-- TASK TO CARRY OUT --
Leaving the images aside, print every record in the material exactly.
Segment Open
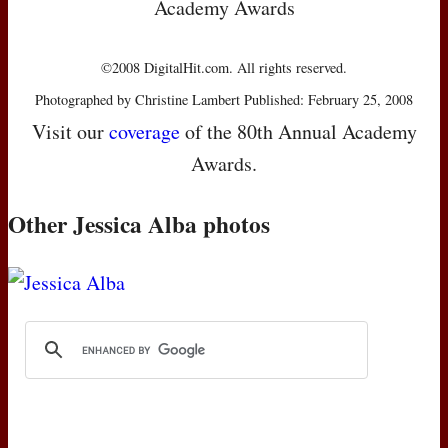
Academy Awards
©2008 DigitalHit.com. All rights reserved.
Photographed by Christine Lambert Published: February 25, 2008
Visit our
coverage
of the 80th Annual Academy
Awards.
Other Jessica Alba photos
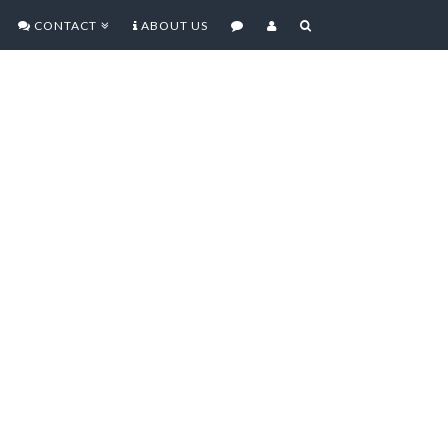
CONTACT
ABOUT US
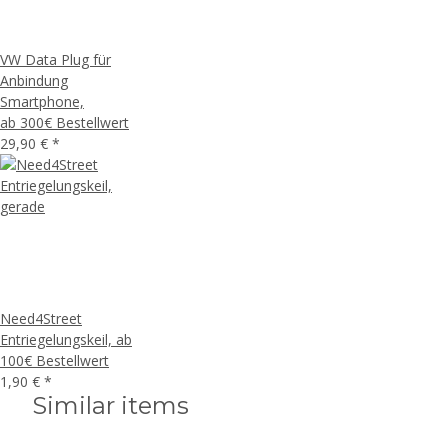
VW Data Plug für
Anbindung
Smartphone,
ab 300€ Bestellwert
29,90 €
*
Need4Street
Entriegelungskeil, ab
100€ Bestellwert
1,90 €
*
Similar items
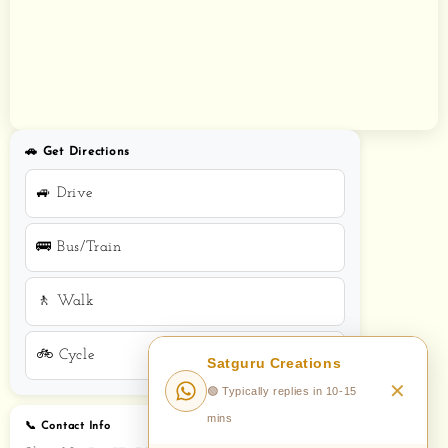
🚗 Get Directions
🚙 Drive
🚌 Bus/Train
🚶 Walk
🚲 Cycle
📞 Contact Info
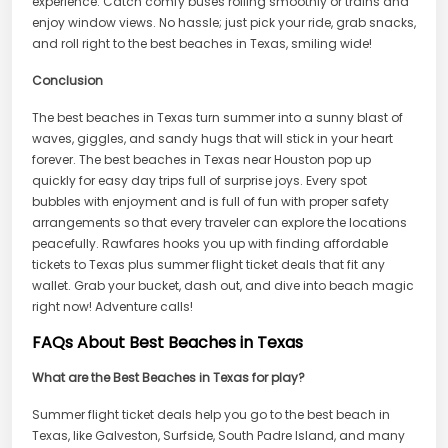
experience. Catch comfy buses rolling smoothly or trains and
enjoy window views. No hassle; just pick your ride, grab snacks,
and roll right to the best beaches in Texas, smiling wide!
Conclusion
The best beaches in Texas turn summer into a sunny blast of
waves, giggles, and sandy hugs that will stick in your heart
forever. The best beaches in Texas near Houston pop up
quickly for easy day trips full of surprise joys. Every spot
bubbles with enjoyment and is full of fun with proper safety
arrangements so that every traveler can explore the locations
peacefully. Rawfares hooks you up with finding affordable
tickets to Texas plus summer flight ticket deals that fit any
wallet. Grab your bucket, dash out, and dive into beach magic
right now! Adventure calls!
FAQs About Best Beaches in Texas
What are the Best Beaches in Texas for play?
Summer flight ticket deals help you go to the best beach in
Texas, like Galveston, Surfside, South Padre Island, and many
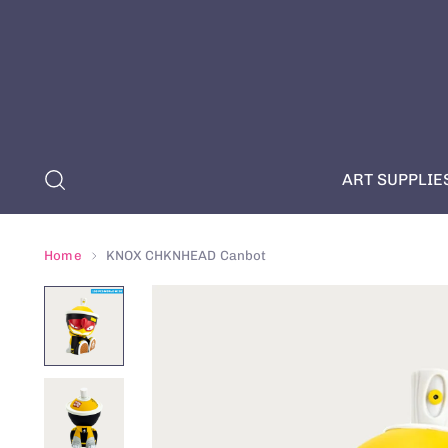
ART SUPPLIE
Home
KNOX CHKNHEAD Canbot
Segment Closed
-- THE ANSWER --
Academy Awards
©2008 DigitalHit.com. All rights reserved.
Photographed by Christine Lambert Published: February 25, 2008
Visit our
coverage
of the 80th Annual Academy
Awards.
Other Jessica Alba photos
CONTACT
ABOUT US
VW Data Plug für
Anbindung
Smartphone,
ab 300€ Bestellwert
29,90 €
*
Need4Street
Entriegelungskeil, ab
100€ Bestellwert
1,90 €
*
Similar items
🚗 Get Directions
🚙 Drive
🚌 Bus/Train
🚶 Walk
🚲 Cycle
📞 Contact Info
experience. Catch comfy buses rolling smoothly or trains and
enjoy window views. No hassle; just pick your ride, grab snacks,
and roll right to the best beaches in Texas, smiling wide!
Conclusion
The best beaches in Texas turn summer into a sunny blast of
waves, giggles, and sandy hugs that will stick in your heart
forever. The best beaches in Texas near Houston pop up
quickly for easy day trips full of surprise joys. Every spot
bubbles with enjoyment and is full of fun with proper safety
arrangements so that every traveler can explore the locations
peacefully. Rawfares hooks you up with finding affordable
tickets to Texas plus summer flight ticket deals that fit any
wallet. Grab your bucket, dash out, and dive into beach magic
right now! Adventure calls!
FAQs About Best Beaches in Texas
What are the Best Beaches in Texas for play?
Summer flight ticket deals help you go to the best beach in
Texas, like Galveston, Surfside, South Padre Island, and many
ART SUPPLIE
Home
KNOX CHKNHEAD Canbot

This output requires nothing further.